Os grandes problemas do setor começaram na Era Vargas, que decretou medidas intervencionistas, como o controle de tarifas e a taxação da importação de trilhos. Junto com isso, o crash da Bolsa de Nova York, o negócio azedou. Para piorar a situação, o Plano Nacional de Viação, de 1944, lançava as ferrovias em uma concorrência desleal e artificial, capitaneada pelo estado, que apostava pesado no transporte rodoviário, mais ineficiente.
Em 1957, começaria a funcionar a Rede Ferroviária Federal, com a incorporação de 22 estradas de ferro em péssimo estado. Parece justo o título de “pai dos pobres” para Getúlio Vargas, tamanha a quantidade de pobres que seu populismo nacionalista pariu.
A malha ferroviária nacional foi reduzida de 37 mil para 29 mil quilômetros, tendo sido concedidos quase a totalidade deles, por meio de leilões realizados a partir de 1996, para concessão à iniciativa privada. Mesmo em condição precária, com boa parte sendo sucata, começava a surgir uma luz no fim do túnel. E não era um trem em nossa direção.
Bastou tirar a administração dessas ferrovias do estado e passá-la para o setor privado, que a melhora foi dramática. Os acidentes despencaram mais de 80% desde então, enquanto o volume de carga transportada mais que dobrou.
[…]
Voltando às ferrovias privatizadas, o desempenho das empresas gerou uma arrecadação de R$ 2 bilhões para o governo federal entre 1997 e 2003, enquanto nos dez anos que antecederam a desestatização, o setor acumulou um déficit para os cofres públicos de quase R$ 4 bilhões.
Desde 1997 até 2011 foram investidos R$ 30 bilhões nas malhas ferroviárias existentes concedidas à iniciativa privada. Para 2012, devem ser investidos mais de R$ 5 bilhões. O volume total de carga transportada aumentou quase 90% desde então. A produção ferroviária, medida pela TKU (Tonelada Quilômetro Útil Transportada), mais que dobrou neste período, com uma taxa anual de crescimento de 5,5%, bem acima do PIB.
A América Latina Logística (ALL), sozinha, investiu quase R$ 4 bilhões no Brasil de 2007 a 2011. A carga transportada pela empresa de 1997 a 2011 teve um crescimento de 7 vezes!
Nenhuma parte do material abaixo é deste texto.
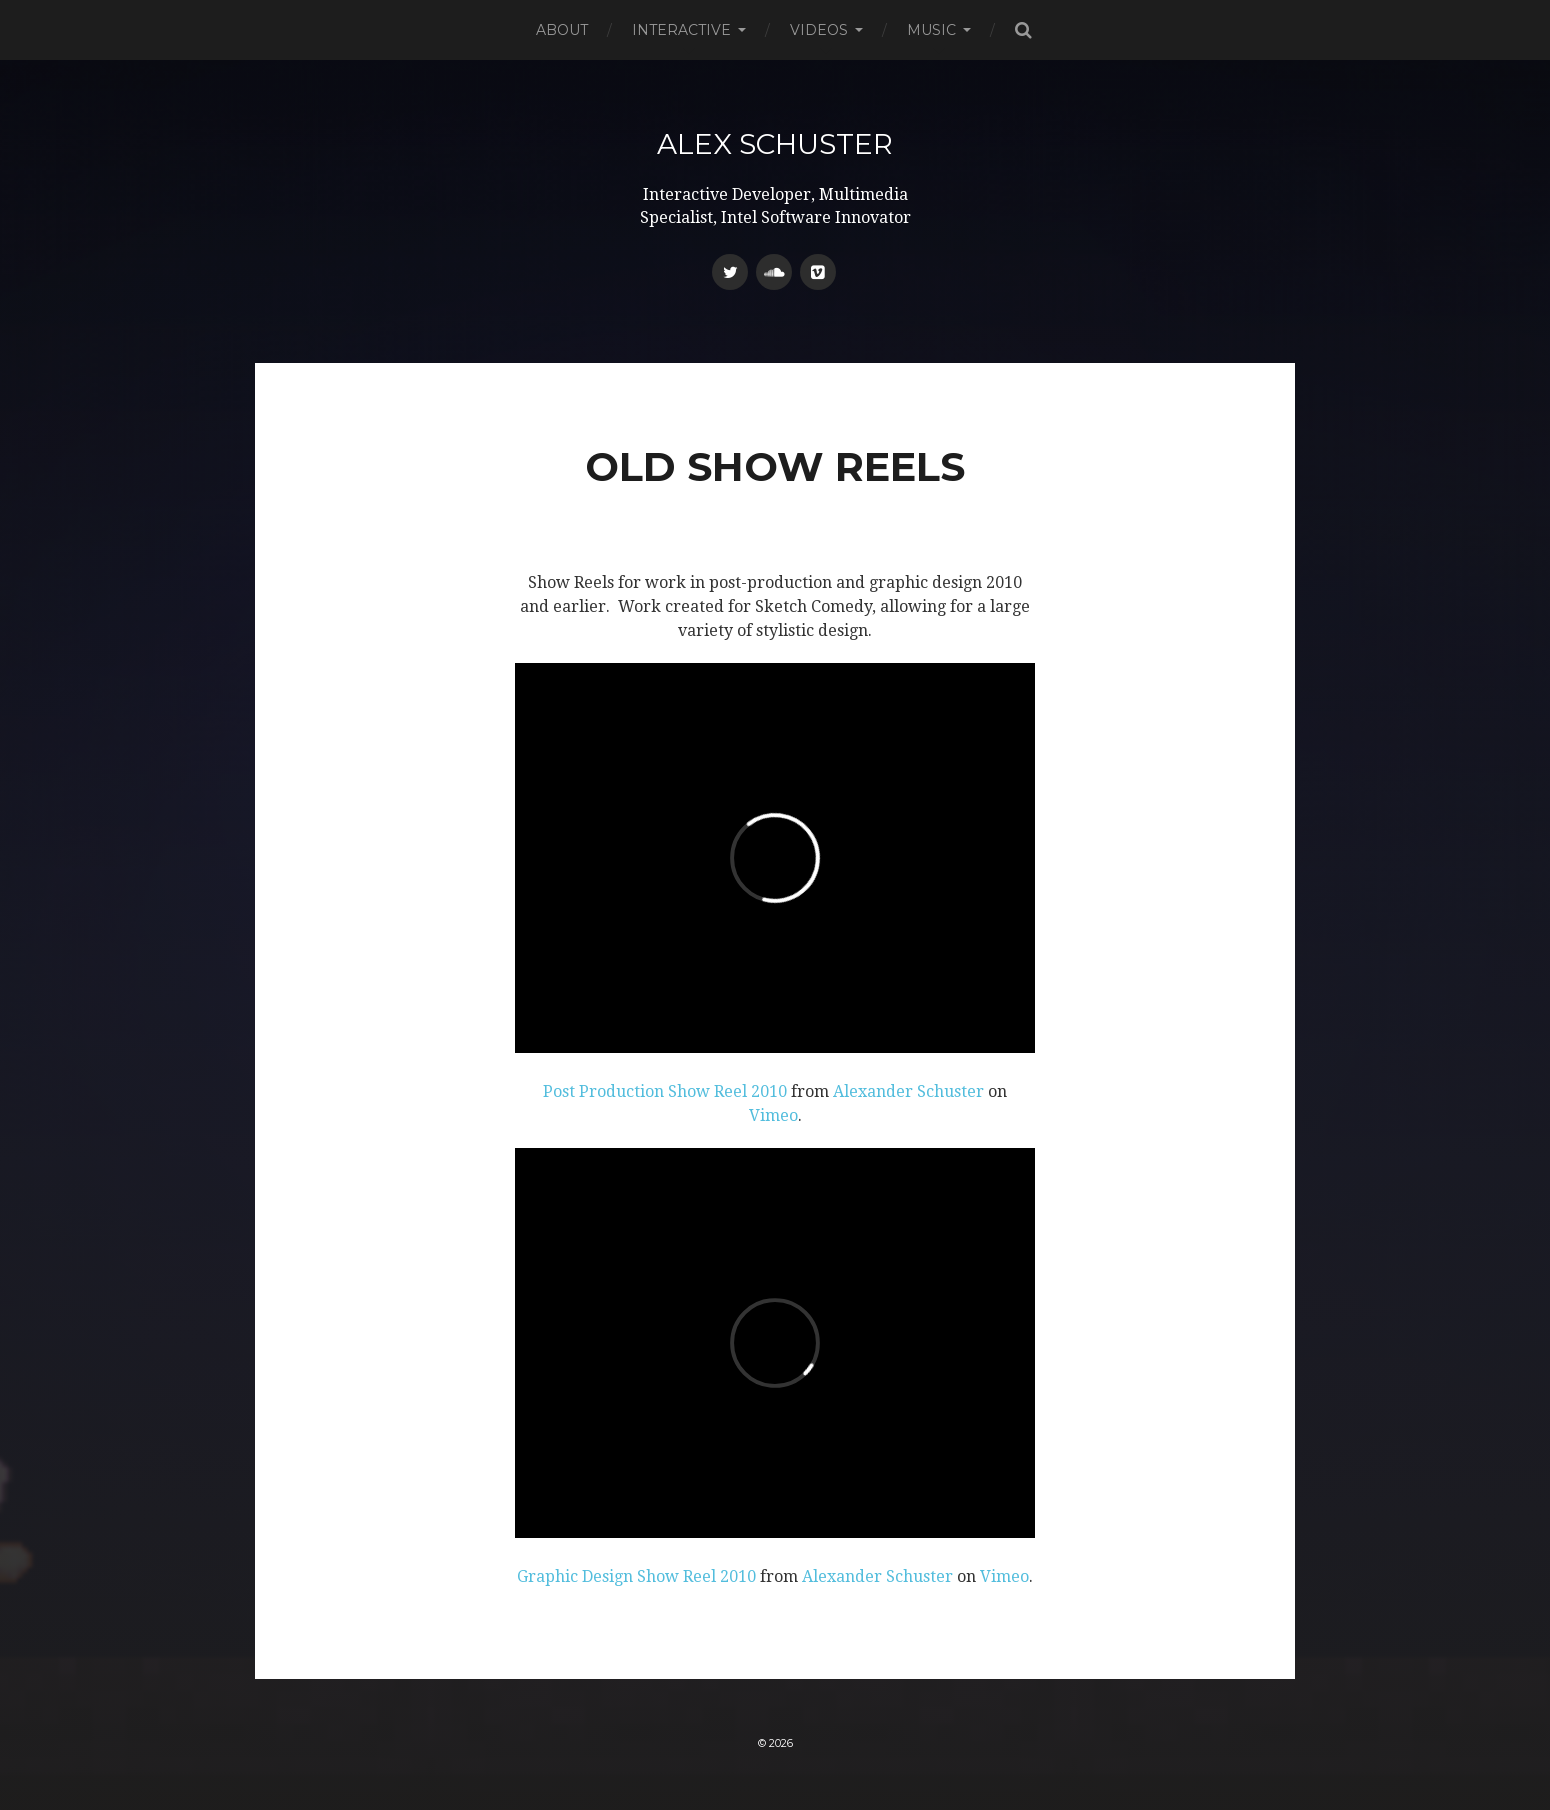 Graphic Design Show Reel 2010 (636, 1576)
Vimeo (773, 1115)
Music (931, 30)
A MRS Logística experimentou incremento de quase 80% entre 2003 e 2011. A empresa investiu mais de R$ 1 bilhão apenas em 2011. No mesmo ano, ela foi classificada pela revista Exame como uma das 150 melhores empresas para se trabalhar. Seus mais de 5.500 colaboradores (eram 2.600 em 2003) não têm do que reclamar da privatização.
[…]
Por outro lado, a parte do setor que continua sob os cuidados do governo vai de mal a pior. A estatal Valec, responsável pela construção da Norte-Sul, fez um levantamento em junho de 2012 que apontou uma necessidade de despesa extra na casa dos R$ 400 milhões para consertar falhas na estrutura e nos trilhos.
Erros grosseiros foram encontrados, tanto nos trilhos como nos pátios logísticos. O atual presidente da empresa, José Eduardo Castello, declarou em entrevista ao jornal Valor Econômico: “Tocaram os trilhos e não fizeram os pátios, ou seja, hoje não tenho onde carregar o trem. Ainda que toda a linha estivesse pronta, não teria onde estacionar para receber e entregar a carga”.
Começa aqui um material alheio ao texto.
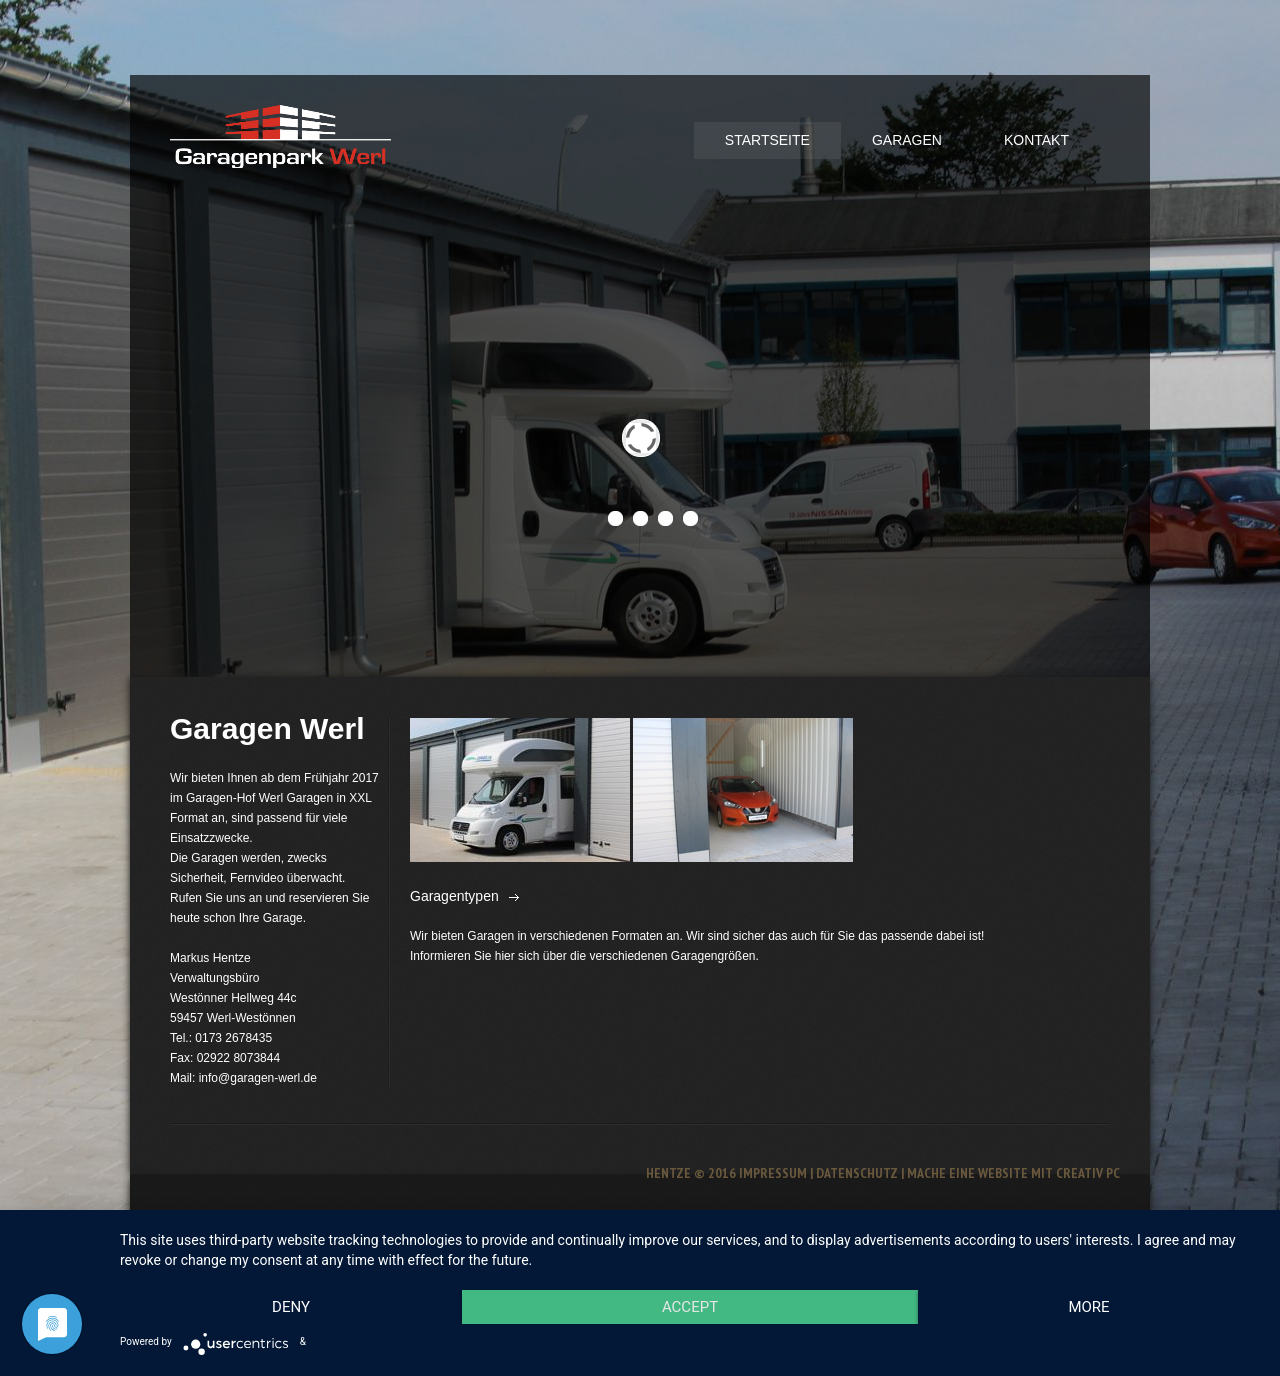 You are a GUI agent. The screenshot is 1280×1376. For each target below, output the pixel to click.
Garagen (907, 140)
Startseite (767, 140)
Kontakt (1036, 140)
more (1088, 1307)
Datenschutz (857, 1173)
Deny (291, 1307)
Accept (690, 1307)
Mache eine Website (967, 1173)
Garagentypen (454, 896)
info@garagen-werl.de (258, 1078)
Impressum (773, 1173) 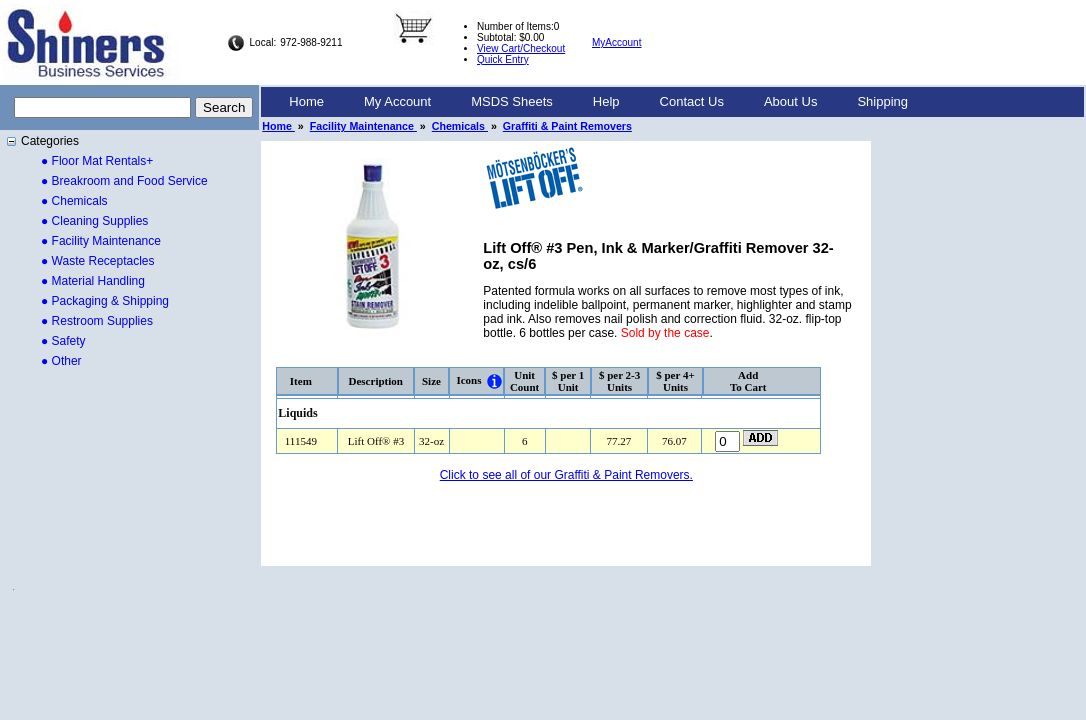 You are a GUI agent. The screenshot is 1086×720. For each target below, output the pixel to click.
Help (606, 101)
A ferrovia teve sua construção iniciada em 1987, durante o governo Sarney. Duas décadas depois de total abandono, as obras foram retomadas em 2007, ano em que a Vale assumiu, por R$ 1,4 bilhão, em pleno governo do PT (como veremos mais à frente) a concessão dos mais de 700 quilômetros da parte norte da ferrovia.
Com cerca de dois mil trabalhadores envolvidos nas obras e com um orçamento total de US$ 6,7 bilhões, a Norte-Sul é um dos maiores empreendimentos de transporte do mundo. Não surpreende mais nenhum leitor deste livro o fato de que tantos recursos sob controle estatal produzam atrasos, superfaturamento e claros sinais de incompetência.
O Tribunal de Contas da União (TCU) tem acompanhado de perto as obras, chegando a recomendar sua paralisação por conta de irregularidades encontradas. Em 2010, o TCU exigiu que a estatal Valec fizesse a correção de diversos itens do edital da ferrovia, levando a uma redução de quase R$ 170 milhões no orçamento original. O TCU verificou que o dormente, para dar um exemplo, custava R$ 300 para a estatal, enquanto na Transnordestina, negócio privado, ficava por R$ 220.
A polícia já constatou superfaturamento de pelo menos R$ 129 milhões só na construção de trechos da ferrovia em Goiás. A apuração trecho a trecho aponta sobrepreço de 20% no orçamento inicial. O ex-presidente José Francisco das Neves, o Juquinha, chegou a ser preso pela Polícia Federal na operação “Trem pagador”, no começo de julho de 2012.
Ele comandou a empresa de 2003 a 2011, período em que seu patrimônio deu um salto espetacular. Quando chegou à Valec, Juquinha tinha patrimônio declarado de R$ 1,5 milhão, e o último dado somava R$ 18 milhões, sendo que, pelos cálculos dos investigadores, só os bens identificados até o momento da prisão chegavam a R$ 60 milhões!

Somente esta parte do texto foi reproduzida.